During the same period, vaccinated participants who received the first dose of the vaccine showed a rapid IgG response to S1, S2, and RBD, but not to N, resulting in high antibody titers by 15 days after the first dose of vaccine (Figure 3B). Further increases in IgG levels were observed after the second dose (Figure 3B).

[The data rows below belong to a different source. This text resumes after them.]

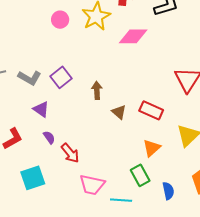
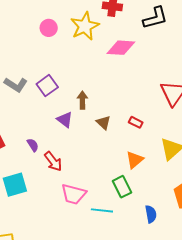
purple triangle: (41, 109) -> (65, 120), moved
red rectangle: (151, 110) -> (136, 122), size x0.6
blue semicircle: (168, 191) -> (151, 214), moved

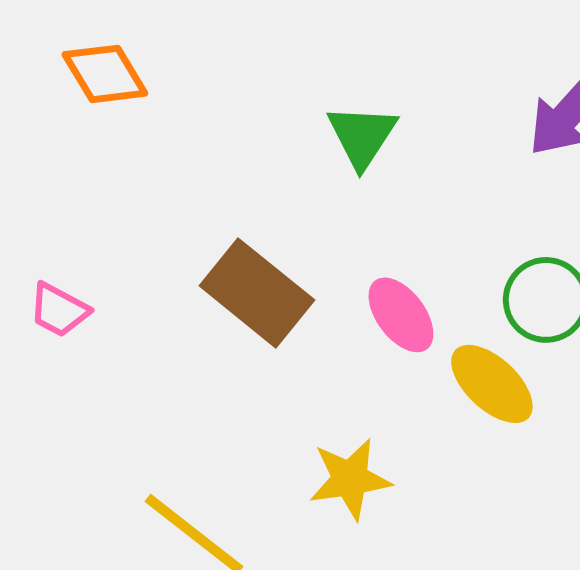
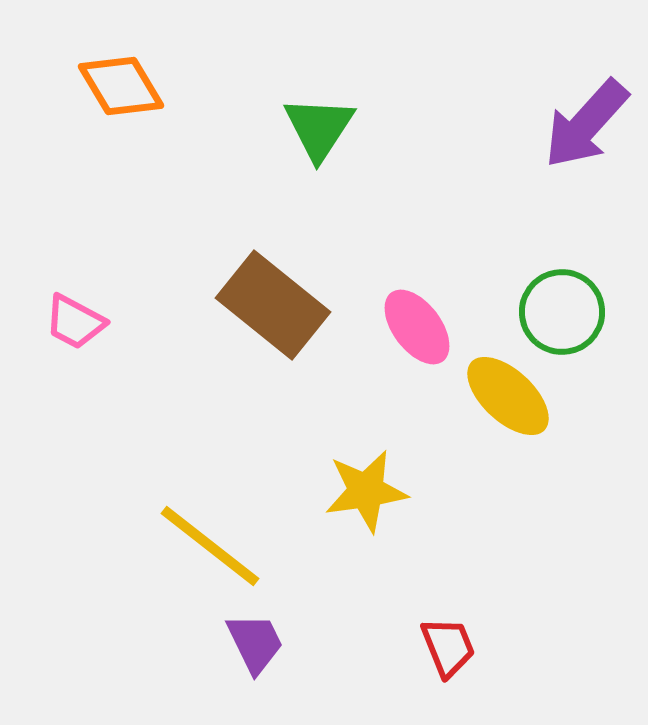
green triangle: (362, 136) -> (319, 128), moved

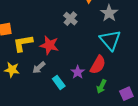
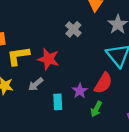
cyan rectangle: (59, 82) -> (58, 102), turned 32
green arrow: (101, 87) -> (96, 109), moved

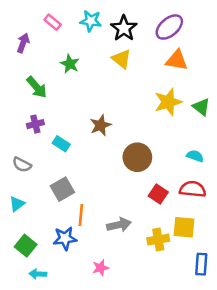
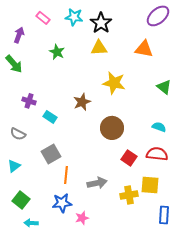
purple ellipse: (169, 27) -> (158, 16), moved
yellow triangle: (121, 59) -> (99, 48), turned -42
green arrow: (37, 87) -> (14, 64), moved
yellow star: (168, 102) -> (114, 83), moved, turned 30
purple cross: (35, 124) -> (29, 101), turned 32
blue star: (65, 238) -> (62, 203), moved

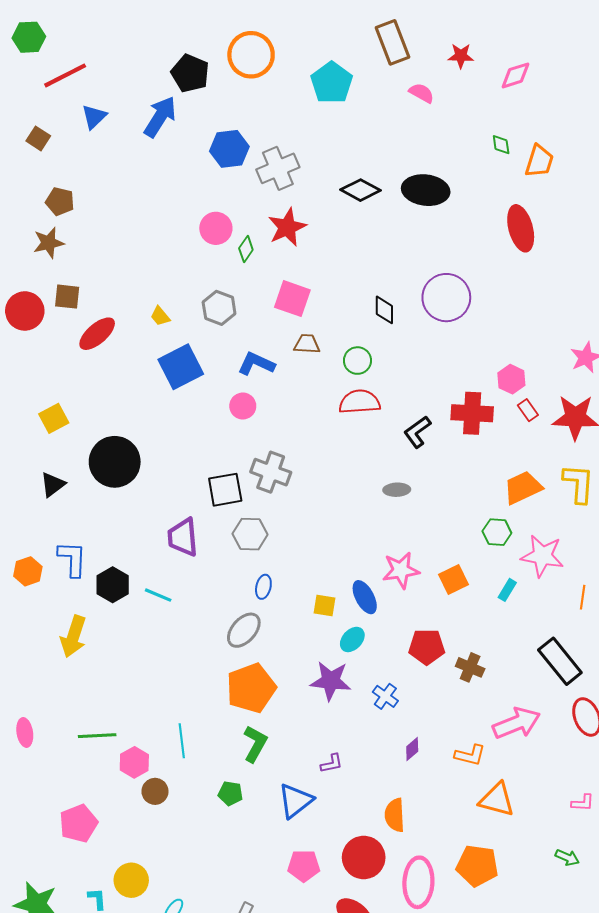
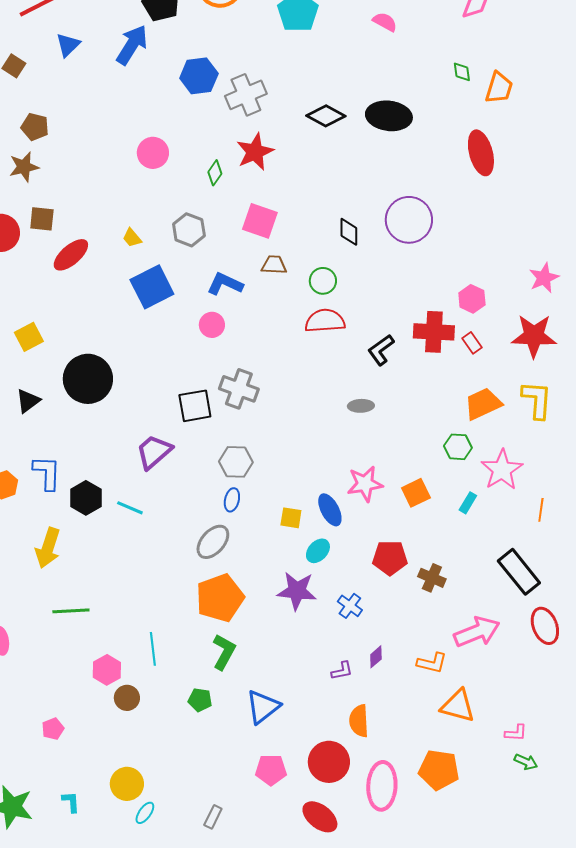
pink circle: (216, 228) -> (153, 153), moved
red rectangle: (528, 410) -> (472, 343), moved
gray hexagon: (250, 534) -> (236, 462), moved
purple trapezoid: (183, 537) -> (154, 452), turned 54
pink star: (542, 556) -> (502, 470), turned 30
green line: (97, 736) -> (71, 611), moved
purple L-shape: (332, 763) -> (342, 671), moved
pink L-shape: (583, 803) -> (516, 733), moved
pink pentagon: (79, 823) -> (53, 729), size x0.6
yellow circle: (131, 880) -> (127, 784), moved

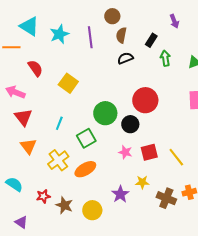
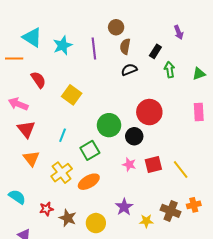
yellow star: (142, 182) -> (146, 221), moved

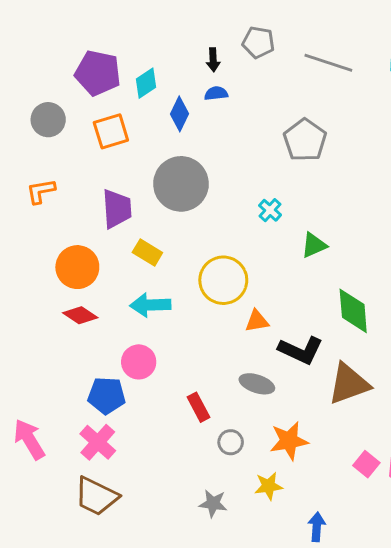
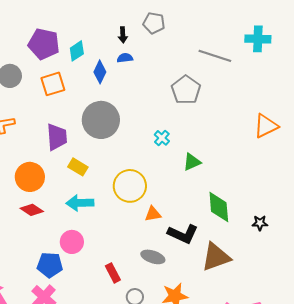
gray line: (328, 63) -> (215, 56), moved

Fetal IgG antibody levels to S1, S2, and RBD depended on maternal IgG levels after vaccination. Noticeable antibody response was detected as early as 15 days after vaccination. As expected, further increases in IgG levels were observed after the second dose of the vaccine (Figure 3C).

During labor, maternal IgG to S1 and RBD were significantly higher in vaccinated women, while IgG to S2 and N were significantly higher in PCR-positive women. Fetal IgGs to S2 and N were markedly lower in umbilical cord blood samples from vaccinated women, while fetal IgGs for S1 and RBD were not different from those of PCR-positive women.

Significant increases in maternal and fetal IgG and maternal IgM to S1, S2, and RBD, but not N, were observed after the first dose of the vaccine and persisted at later time points. The fetal IgM response to vaccine antigens (S1, S2, RBD) was insignificant. That is consistent with the lack of direct exposure of the fetus to antigens of vaccine origin (Fig. 3D).

Figure 3. Immune response to SARS-CoV-2 infection and vaccine versus time elapsed from infection/vaccination

The Link Between Maternal and Fetal Igg Antibody Responses to SARS-Cov-2 Infection and Vaccination

The reaction of antibodies in umbilical cord blood positively correlated with the maternal response of IgG antibodies against all analyzed antigens (Fig.4A IgG-S1; Fig.4B IgG-S2; Fig.4C IgG-RBD; Fig.4D IgG-N). Antibodies were transferred across the placenta both after infection with SARS-CoV-2 and after vaccination.

Figure 4. Correlation between maternal and fetal IgG to S1, S2, RBD and N

Transmission Ratio of Igg Antibodies To S1, S2, RBD, and N to The Fetus

IgG transmission rates were obtained for the PCR-positive group and the serologically positive (previously SARS-CoV-2 survivors) and negative, vaccinated groups (N + and N-; Fig. 5).

Significant differences were found for S1 (Fig. 5A), S2 (Fig. 5B), and RBD (Fig. 5C), but not for N (Fig. 5D) between the PCR-positive and vaccinated N-groups. The carryover rates for all antibodies did not differ between the N + vaccinated and all other groups.

The Pfizer-BioNTech mRNA vaccine against COVID-19 causes a rapid increase in IgG titers and efficient transfer of antibodies across the placenta, exceeding the transfer rate observed in pregnant women with SARS-CoV-2 infection in the third trimester of pregnancy.

Figure 5. The ratio of transmission of antibodies from mother to fetus for the PCR-positive recovered group and for serologically positive and negative vaccinated groups

Conclusion

Infection with SARS-CoV-2 in mid-pregnancy creates a sustained maternal and fetal antibody response during childbirth.

Maternal IgG antibodies produced in response to vaccination in uninfected patients are easily transmitted through the placenta to the fetus. That leads to a significant and potentially protective titer of antibodies to SARS-CoV-2 in the bloodstream of newborns as early as 2 weeks after the first dose of the vaccine. The data from this study show that the COVID-19 mRNA vaccine generates sustained levels of maternal and fetal antibodies during pregnancy.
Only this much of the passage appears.